* Aim of the task:
A word-for-word copy of the data, pictures excluded, is what this task asks for.

Entries taken from a collection:
------------------------------------------------------------
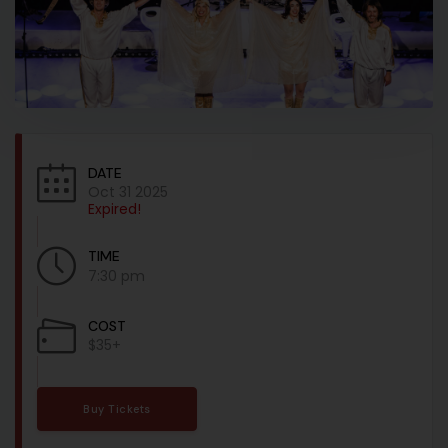
DATE
Oct 31 2025
Expired!
TIME
7:30 pm
COST
$35+
Buy Tickets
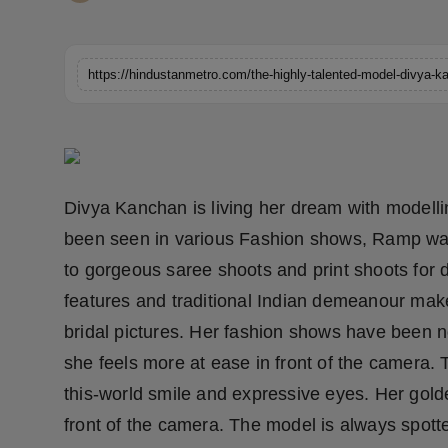
Horoscope
Brandpost
https://hindustanmetro.com/the-highly-talented-model-divya-
World
Beauty
Divya Kanchan is living her dream with modell
Fashion
been seen in various Fashion shows, Ramp wal
Sports
to gorgeous saree shoots and print shoots for 
features and traditional Indian demeanour make 
Technology
bridal pictures. Her fashion shows have been 
she feels more at ease in front of the camera. 
Punjab
this-world smile and expressive eyes. Her gold
NW English
front of the camera. The model is always spotte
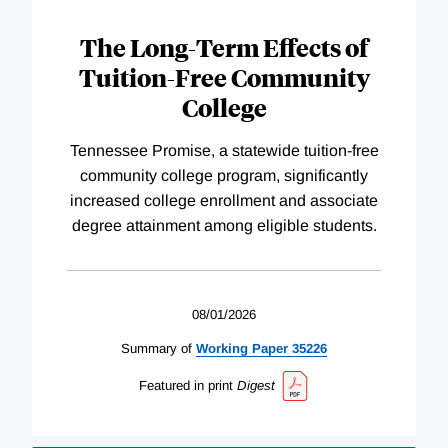
The Long-Term Effects of
Tuition-Free Community
College
Tennessee Promise, a statewide tuition-free
community college program, significantly
increased college enrollment and associate
degree attainment among eligible students.
08/01/2026
Summary of
Working
Paper
35226
Featured in print
Digest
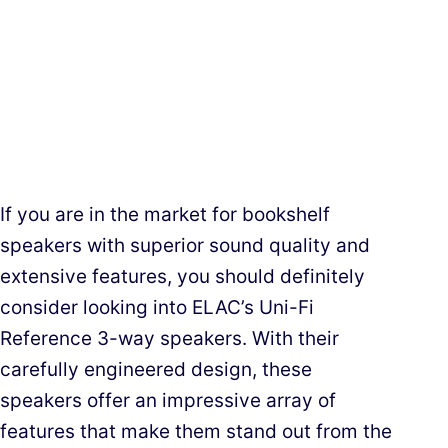
If you are in the market for bookshelf
speakers with superior sound quality and
extensive features, you should definitely
consider looking into ELAC’s Uni-Fi
Reference 3-way speakers. With their
carefully engineered design, these
speakers offer an impressive array of
features that make them stand out from the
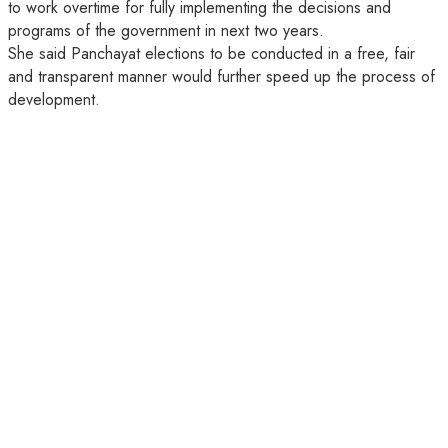
to work overtime for fully implementing the decisions and
programs of the government in next two years.
She said Panchayat elections to be conducted in a free, fair
and transparent manner would further speed up the process of
development.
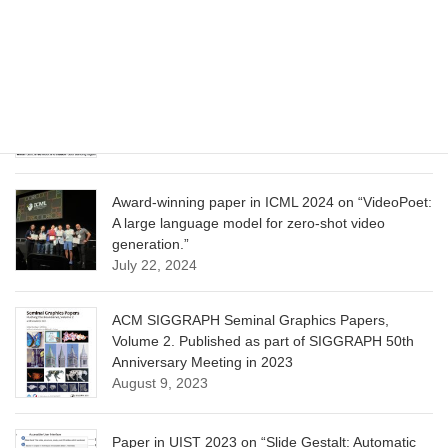
Learning”
June 13, 2025
CVPR 2025 paper on “Calibrated Multi-Preference
Optimization for Aligning Diffusion Models”
June 13, 2025
Award-winning paper in ICML 2024 on “VideoPoet:
A large language model for zero-shot video
generation.”
July 22, 2024
ACM SIGGRAPH Seminal Graphics Papers,
Volume 2. Published as part of SIGGRAPH 50th
Anniversary Meeting in 2023
August 9, 2023
Paper in UIST 2023 on “Slide Gestalt: Automatic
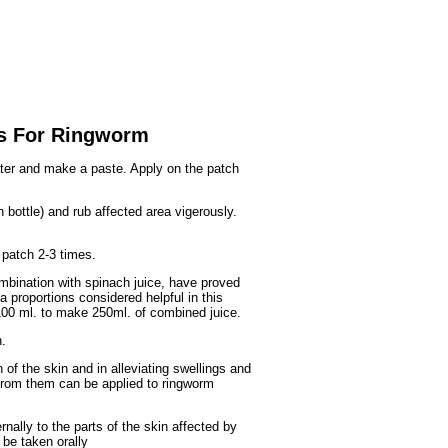
Fruits
&
Herbs
Disorders
Vegetables
s For Ringworm
er and make a paste. Apply on the patch
 bottle) and rub affected area vigerously.
 patch 2-3 times.
mbination with spinach juice, have proved
a proportions considered helpful in this
100 ml. to make 250ml. of combined juice.
.
n of the skin and in alleviating swellings and
 from them can be applied to ringworm
rnally to the parts of the skin affected by
 be taken orally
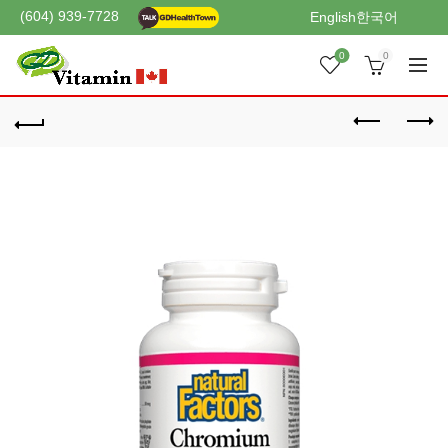
(604) 939-7728
English
한국어
0
0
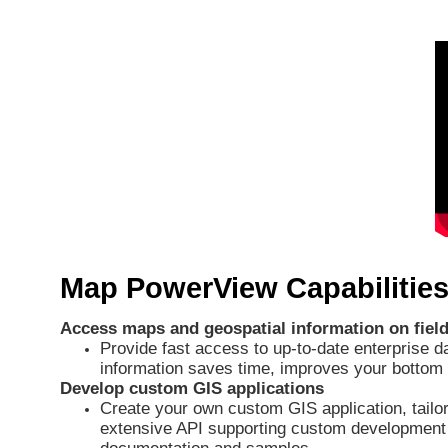
Map PowerView Capabilities
Access maps and geospatial information on field
Provide fast access to up-to-date enterprise d
information saves time, improves your bottom 
Develop custom GIS applications
Create your own custom GIS application, tailor
extensive API supporting custom development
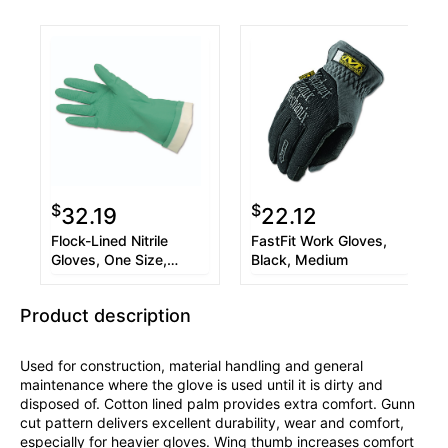
$
$
32.19
22.12
Flock-Lined Nitrile
FastFit Work Gloves,
Gloves, One Size,
Black, Medium
Green, 12 Pairs
Product description
Used for construction, material handling and general
maintenance where the glove is used until it is dirty and
disposed of. Cotton lined palm provides extra comfort. Gunn
cut pattern delivers excellent durability, wear and comfort,
especially for heavier gloves. Wing thumb increases comfort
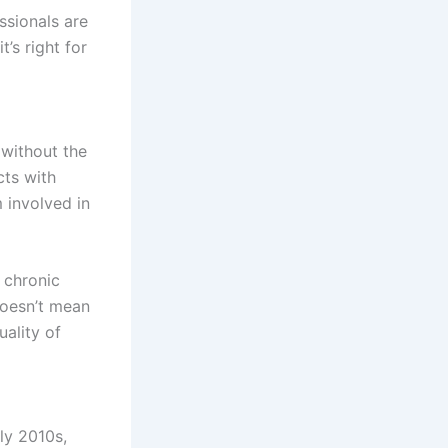
ssionals are
’s right for
without the
cts with
 involved in
 chronic
 doesn’t mean
uality of
ly 2010s,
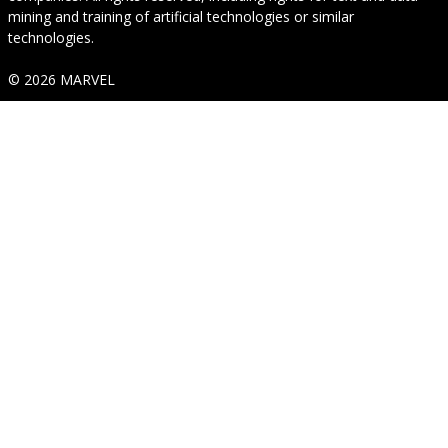
mining and training of artificial technologies or similar
technologies.
© 2026 MARVEL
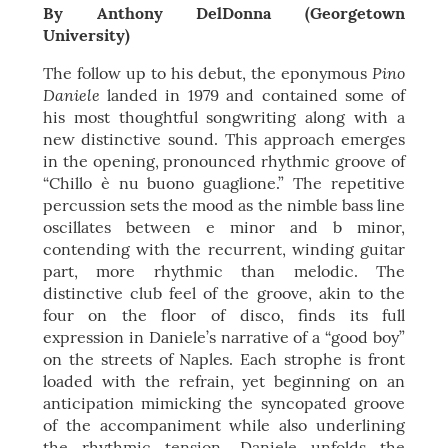
By Anthony DelDonna (Georgetown
University)
Pino
The follow up to his debut, the eponymous
Daniele
landed in 1979 and contained some of
his most thoughtful songwriting along with a
new distinctive sound. This approach emerges
in the opening, pronounced rhythmic groove of
“Chillo è nu buono guaglione.” The repetitive
percussion sets the mood as the nimble bass line
oscillates between e minor and b minor,
contending with the recurrent, winding guitar
part, more rhythmic than melodic. The
distinctive club feel of the groove, akin to the
four on the floor of disco, finds its full
expression in Daniele’s narrative of a “good boy”
on the streets of Naples. Each strophe is front
loaded with the refrain, yet beginning on an
anticipation mimicking the syncopated groove
of the accompaniment while also underlining
the rhythmic tension. Daniele unfolds the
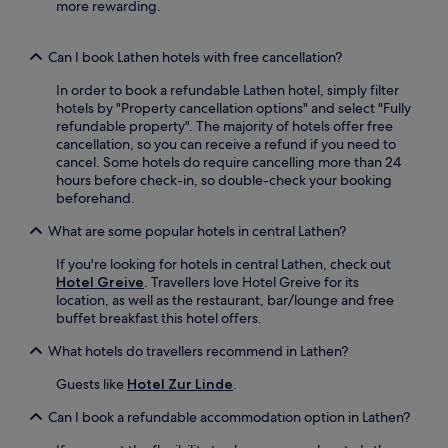
n
e
more rewarding.
k
g
n
i
f
i
n
r
e
Can I book Lathen hotels with free cancellation?
g
e
n
a
In order to book a refundable Lathen hotel, simply filter
e
t
d
hotels by "Property cancellation options" and select "Fully
b
l
d
refundable property". The majority of hotels offer free
i
y
c
cancellation, so you can receive a refund if you need to
c
l
o
cancel. Some hotels do require cancelling more than 24
y
o
n
hours before check-in, so double-check your booking
c
c
v
beforehand.
l
a
e
e
t
What are some popular hotels in central Lathen?
n
s
e
i
.
d
If you're looking for hotels in central Lathen, check out
e
1
Hotel Greive
. Travellers love Hotel Greive for its
n
1
location, as well as the restaurant, bar/lounge and free
c
m
buffet breakfast this hotel offers.
e
i
t
n
What hotels do travellers recommend in Lathen?
o
u
y
t
Guests like
Hotel Zur Linde
.
o
e
u
s
Can I book a refundable accommodation option in Lathen?
r
f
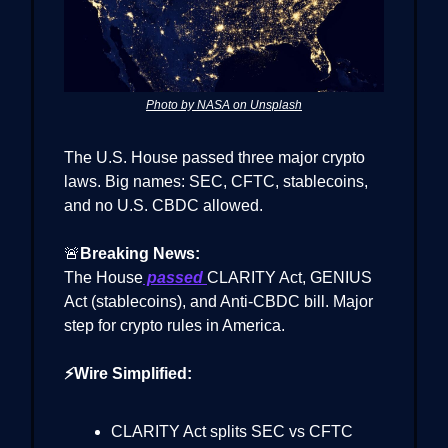
Photo by NASA on Unsplash
The U.S. House passed three major crypto
laws. Big names: SEC, CFTC, stablecoins,
and no U.S. CBDC allowed.
🚨
Breaking News:
The House
passed
CLARITY Act, GENIUS
Act (stablecoins), and Anti-CBDC bill. Major
step for crypto rules in America.
⚡Wire Simplified:
CLARITY Act splits SEC vs CFTC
------------------------------------------------------------
* Exercise solution:
DATE
Oct 31 2025
Expired!
TIME
7:30 pm
COST
$35+
Buy Tickets
Horoscope
Brandpost
https://hindustanmetro.com/the-highly-talented-model-divya-
World
Beauty
Divya Kanchan is living her dream with modell
Fashion
been seen in various Fashion shows, Ramp wal
Sports
to gorgeous saree shoots and print shoots for 
features and traditional Indian demeanour make 
Technology
bridal pictures. Her fashion shows have been 
she feels more at ease in front of the camera. 
Punjab
this-world smile and expressive eyes. Her gold
NW English
front of the camera. The model is always spotte
The Long-Term Effects of
Tuition-Free Community
College
Tennessee Promise, a statewide tuition-free
community college program, significantly
increased college enrollment and associate
degree attainment among eligible students.
08/01/2026
Summary of
Working
Paper
35226
Featured in print
Digest
If you are in the market for bookshelf
speakers with superior sound quality and
extensive features, you should definitely
consider looking into ELAC’s Uni-Fi
Reference 3-way speakers. With their
carefully engineered design, these
speakers offer an impressive array of
features that make them stand out from the
to work overtime for fully implementing the decisions and
programs of the government in next two years.
She said Panchayat elections to be conducted in a free, fair
and transparent manner would further speed up the process of
development.
Learning”
June 13, 2025
CVPR 2025 paper on “Calibrated Multi-Preference
Optimization for Aligning Diffusion Models”
June 13, 2025
Award-winning paper in ICML 2024 on “VideoPoet:
A large language model for zero-shot video
generation.”
July 22, 2024
ACM SIGGRAPH Seminal Graphics Papers,
Volume 2. Published as part of SIGGRAPH 50th
Anniversary Meeting in 2023
August 9, 2023
Paper in UIST 2023 on “Slide Gestalt: Automatic
Fruits
&
Herbs
Disorders
Vegetables
s For Ringworm
er and make a paste. Apply on the patch
 bottle) and rub affected area vigerously.
 patch 2-3 times.
mbination with spinach juice, have proved
a proportions considered helpful in this
100 ml. to make 250ml. of combined juice.
.
n of the skin and in alleviating swellings and
 from them can be applied to ringworm
rnally to the parts of the skin affected by
 be taken orally
(604) 939-7728
English
한국어
0
0
Map PowerView Capabilities
Access maps and geospatial information on field
Provide fast access to up-to-date enterprise d
information saves time, improves your bottom 
Develop custom GIS applications
Create your own custom GIS application, tailor
extensive API supporting custom development
$
$
32.19
22.12
Flock-Lined Nitrile
FastFit Work Gloves,
Gloves, One Size,
Black, Medium
Green, 12 Pairs
Product description
Used for construction, material handling and general
maintenance where the glove is used until it is dirty and
disposed of. Cotton lined palm provides extra comfort. Gunn
cut pattern delivers excellent durability, wear and comfort,
especially for heavier gloves. Wing thumb increases comfort
ssionals are
’s right for
without the
cts with
 involved in
 chronic
 doesn’t mean
uality of
ly 2010s,
mining and training of artificial technologies or similar
technologies.
© 2026 MARVEL
By Anthony DelDonna (Georgetown
University)
Pino
The follow up to his debut, the eponymous
Daniele
landed in 1979 and contained some of
his most thoughtful songwriting along with a
new distinctive sound. This approach emerges
in the opening, pronounced rhythmic groove of
“Chillo è nu buono guaglione.” The repetitive
percussion sets the mood as the nimble bass line
oscillates between e minor and b minor,
contending with the recurrent, winding guitar
part, more rhythmic than melodic. The
distinctive club feel of the groove, akin to the
four on the floor of disco, finds its full
expression in Daniele’s narrative of a “good boy”
on the streets of Naples. Each strophe is front
loaded with the refrain, yet beginning on an
anticipation mimicking the syncopated groove
of the accompaniment while also underlining
the rhythmic tension. Daniele unfolds the
n
e
more rewarding.
k
g
n
i
f
i
n
r
e
Can I book Lathen hotels with free cancellation?
g
e
n
a
In order to book a refundable Lathen hotel, simply filter
e
t
d
hotels by "Property cancellation options" and select "Fully
b
l
d
refundable property". The majority of hotels offer free
i
y
c
cancellation, so you can receive a refund if you need to
c
l
o
cancel. Some hotels do require cancelling more than 24
y
o
n
hours before check-in, so double-check your booking
c
c
v
beforehand.
l
a
e
e
t
What are some popular hotels in central Lathen?
n
s
e
i
.
d
If you're looking for hotels in central Lathen, check out
e
1
Hotel Greive
. Travellers love Hotel Greive for its
n
1
location, as well as the restaurant, bar/lounge and free
c
m
buffet breakfast this hotel offers.
e
i
t
n
What hotels do travellers recommend in Lathen?
o
u
y
t
Guests like
Hotel Zur Linde
.
o
e
u
s
Can I book a refundable accommodation option in Lathen?
r
f
Photo by NASA on Unsplash
The U.S. House passed three major crypto
laws. Big names: SEC, CFTC, stablecoins,
and no U.S. CBDC allowed.
🚨
Breaking News:
The House
passed
CLARITY Act, GENIUS
Act (stablecoins), and Anti-CBDC bill. Major
step for crypto rules in America.
⚡Wire Simplified:
CLARITY Act splits SEC vs CFTC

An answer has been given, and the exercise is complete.